⟨

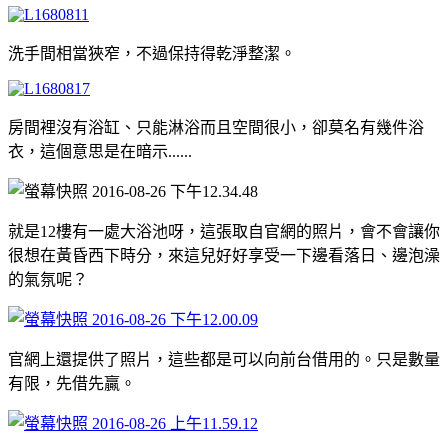
洗手間相當狹窄，不過保持得乾淨整潔。
房間裡沒有浴缸、只能淋浴而且空間很小，卻莫名有幾件浴
衣，這個意思是在暗示......
就是12樓有一處大浴池呀，這張取自官網的照片，會不會讓你
很想在黃昏西下時分，來這兒好好享受一下邊看落日、邊泡澡
的氣氛呢？
官網上還提供了照片，這些都是可以向前台借用的。只是數量
有限，先借先贏。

⟩

→ **TASK DESCRIPTION**: The pictures are to be omitted, and the rest of the listing is to be transcribed exactly.

→ **RESULT FOR THIS TASK**:
洗手間相當狹窄，不過保持得乾淨整潔。
房間裡沒有浴缸、只能淋浴而且空間很小，卻莫名有幾件浴
衣，這個意思是在暗示......
就是12樓有一處大浴池呀，這張取自官網的照片，會不會讓你
很想在黃昏西下時分，來這兒好好享受一下邊看落日、邊泡澡
的氣氛呢？
官網上還提供了照片，這些都是可以向前台借用的。只是數量
有限，先借先贏。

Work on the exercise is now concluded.